Dans le Pénédès, on ne se souvient plus d’un millésime « normal » dont la pluviométrie moyenne était autour de 450 mm. En 2021 il est tombé 350mm d’eau, en 2022, 250 mm et en 2023, 180 mm. Au-delà de la perte de rendement, c’est la pérennité du vignoble qui est en question. Le Domaine Gramona a encaissé 10 % de mortalité cette année et même dans de vieilles vignes. La situation est gravement préoccupante, la gestion de l’eau est au centre de toutes les attentions.
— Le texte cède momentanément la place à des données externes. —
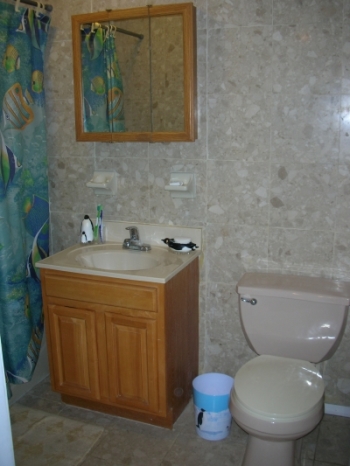 Find the location of a particular element. brown cabinet is located at coordinates (171, 313). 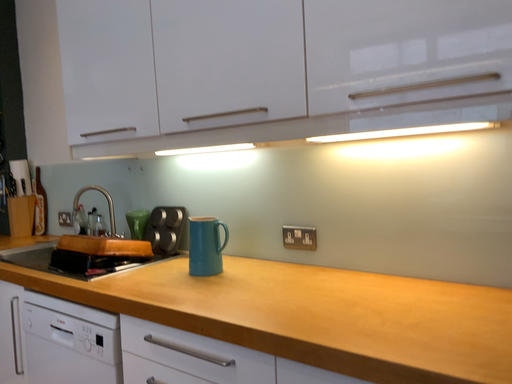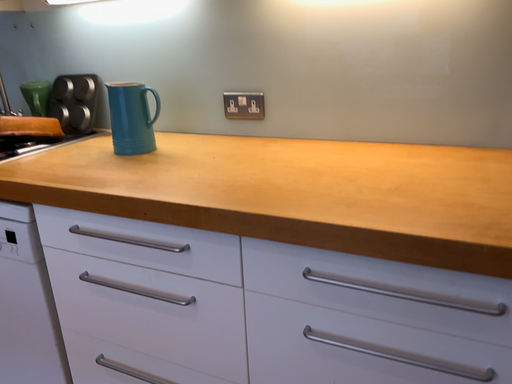 Question: Which way did the camera rotate in the video?

Choices:
 (A) rotated downward
 (B) rotated upward

Answer: (A) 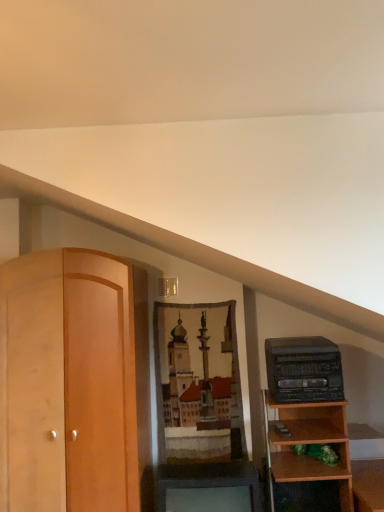 You are a GUI agent. You are given a task and a screenshot of the screen. Output one action in this format:
    pyautogui.click(x=<x>, y=<y>)
    Task: Click on the matte black cabinet at lower center
    The height and width of the screenshot is (512, 384).
    Given the screenshot: What is the action you would take?
    208,479

Describe the element at coordinates (208, 479) in the screenshot. The image size is (384, 512). I see `matte black cabinet at lower center` at that location.

What do you see at coordinates (304, 370) in the screenshot? The width and height of the screenshot is (384, 512). I see `black plastic stereo at right` at bounding box center [304, 370].

Identify the location of black plastic stereo at right. (304, 370).

Measure the distance between point (273, 338) and camera.

The distance of point (273, 338) from camera is 2.93 meters.

Image resolution: width=384 pixels, height=512 pixels. In order to click on matte black cabinet at lower center in this screenshot , I will do `click(208, 479)`.

Considering the positions of objects matte black cabinet at lower center and black plastic stereo at right in the image provided, who is more to the right, matte black cabinet at lower center or black plastic stereo at right?

From the viewer's perspective, black plastic stereo at right appears more on the right side.

Between matte black cabinet at lower center and black plastic stereo at right, which one is positioned in front?

Positioned in front is matte black cabinet at lower center.

Which point is more distant from viewer, (251, 495) or (311, 386)?

Point (251, 495)

From the image's perspective, between matte black cabinet at lower center and black plastic stereo at right, who is located below?

matte black cabinet at lower center appears lower in the image.

From a real-world perspective, is matte black cabinet at lower center positioned above or below black plastic stereo at right?

In terms of real-world spatial position, matte black cabinet at lower center is below black plastic stereo at right.

From the picture: Which of these two, matte black cabinet at lower center or black plastic stereo at right, is wider?

Wider between the two is matte black cabinet at lower center.

Does matte black cabinet at lower center have a lesser height compared to black plastic stereo at right?

In fact, matte black cabinet at lower center may be taller than black plastic stereo at right.

Considering the sizes of matte black cabinet at lower center and black plastic stereo at right in the image, is matte black cabinet at lower center bigger or smaller than black plastic stereo at right?

In the image, matte black cabinet at lower center appears to be larger than black plastic stereo at right.

Is matte black cabinet at lower center inside the boundaries of black plastic stereo at right, or outside?

matte black cabinet at lower center is not enclosed by black plastic stereo at right.

Is matte black cabinet at lower center not near black plastic stereo at right?

That's not correct — matte black cabinet at lower center is a little close to black plastic stereo at right.

Is matte black cabinet at lower center oriented away from black plastic stereo at right?

No.

What's the angular difference between matte black cabinet at lower center and black plastic stereo at right's facing directions?

matte black cabinet at lower center and black plastic stereo at right are facing 1.59 degrees away from each other.

Identify the location of cabinetry lying on the left of black plastic stereo at right. The width and height of the screenshot is (384, 512). (208, 479).

Is black plastic stereo at right to the left or to the right of matte black cabinet at lower center in the image?

black plastic stereo at right is to the right of matte black cabinet at lower center.

Who is more distant, black plastic stereo at right or matte black cabinet at lower center?

black plastic stereo at right.

Which point is more forward, (288,345) or (159,497)?

The point (159,497) is closer to the camera.

From the image's perspective, which object appears higher, black plastic stereo at right or matte black cabinet at lower center?

From the image's view, black plastic stereo at right is above.

From a real-world perspective, is black plastic stereo at right over matte black cabinet at lower center?

Yes, from a real-world perspective, black plastic stereo at right is above matte black cabinet at lower center.

Considering the relative sizes of black plastic stereo at right and matte black cabinet at lower center in the image provided, is black plastic stereo at right wider than matte black cabinet at lower center?

In fact, black plastic stereo at right might be narrower than matte black cabinet at lower center.

Between black plastic stereo at right and matte black cabinet at lower center, which one has less height?

black plastic stereo at right.

Which of these two, black plastic stereo at right or matte black cabinet at lower center, is smaller?

black plastic stereo at right is smaller.

Is black plastic stereo at right completely or partially outside of matte black cabinet at lower center?

Absolutely, black plastic stereo at right is external to matte black cabinet at lower center.

Is black plastic stereo at right next to matte black cabinet at lower center?

No, black plastic stereo at right is not next to matte black cabinet at lower center.

Is black plastic stereo at right turned away from matte black cabinet at lower center?

No, black plastic stereo at right is not facing the opposite direction of matte black cabinet at lower center.

Can you tell me how much black plastic stereo at right and matte black cabinet at lower center differ in facing direction?

1.59 degrees separate the facing orientations of black plastic stereo at right and matte black cabinet at lower center.

At what (x,y) coordinates should I click in order to perform the action: click on cabinetry below the black plastic stereo at right (from a real-world perspective). Please return your answer as a coordinate pair (x, y). The image size is (384, 512). Looking at the image, I should click on (208, 479).

The height and width of the screenshot is (512, 384). Identify the location of stereo that is above the matte black cabinet at lower center (from the image's perspective). (304, 370).

The width and height of the screenshot is (384, 512). In order to click on cabinetry to the left of black plastic stereo at right in this screenshot , I will do `click(208, 479)`.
L’essentiel, faire un diagnostic de consommation d’eau
Jaume Gramona peut dire que son domaine consomme environ 4 litres d’eau pour produire 1 litre de vin, depuis la vigne jusqu’à la bouteille conditionnée. C’est le résultat d’une étude précise qui a nécessité de sectorialiser toutes les actions pour évaluer la consommation au plus juste afin d’organiser des pratiques différentes à bon escient. Jaume Gramona insiste sur le fait qu’il faut améliorer les indicateurs de consommation pour être plus performant, son domaine est le premier à avoir obtenu la certification pour la durabilité EMAS1.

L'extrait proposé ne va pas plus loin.